A word-for-word copy of the entries, with the images left out, is what you should write.

━━━━━ SUPPLIED RECORDS ━━━━━

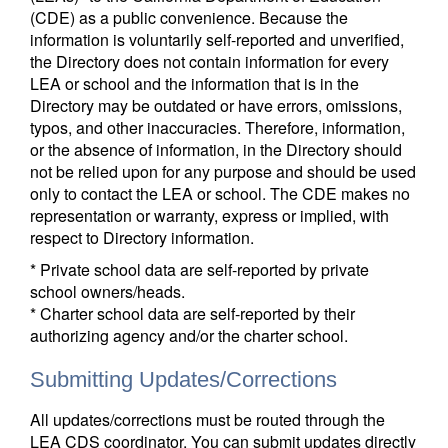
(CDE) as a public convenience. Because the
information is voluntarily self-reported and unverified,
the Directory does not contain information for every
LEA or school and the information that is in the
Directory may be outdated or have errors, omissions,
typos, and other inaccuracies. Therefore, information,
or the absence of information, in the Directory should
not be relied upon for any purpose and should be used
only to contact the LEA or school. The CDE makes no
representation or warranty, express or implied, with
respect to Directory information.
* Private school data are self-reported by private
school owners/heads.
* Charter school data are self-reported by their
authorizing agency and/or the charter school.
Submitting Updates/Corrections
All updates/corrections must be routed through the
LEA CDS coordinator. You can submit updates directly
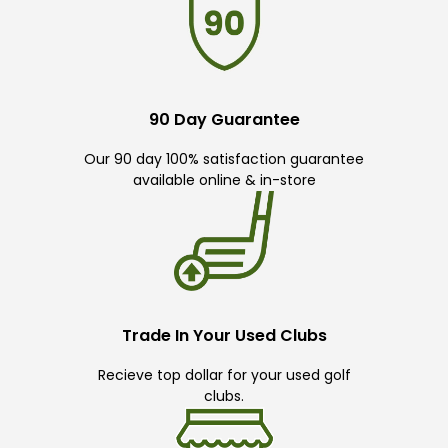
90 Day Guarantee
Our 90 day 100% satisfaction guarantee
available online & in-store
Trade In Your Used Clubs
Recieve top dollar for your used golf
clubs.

━━━━━

**SOLUTION TO THIS PROBLEM**
(CDE) as a public convenience. Because the
information is voluntarily self-reported and unverified,
the Directory does not contain information for every
LEA or school and the information that is in the
Directory may be outdated or have errors, omissions,
typos, and other inaccuracies. Therefore, information,
or the absence of information, in the Directory should
not be relied upon for any purpose and should be used
only to contact the LEA or school. The CDE makes no
representation or warranty, express or implied, with
respect to Directory information.
* Private school data are self-reported by private
school owners/heads.
* Charter school data are self-reported by their
authorizing agency and/or the charter school.
Submitting Updates/Corrections
All updates/corrections must be routed through the
LEA CDS coordinator. You can submit updates directly
90 Day Guarantee
Our 90 day 100% satisfaction guarantee
available online & in-store
Trade In Your Used Clubs
Recieve top dollar for your used golf
clubs.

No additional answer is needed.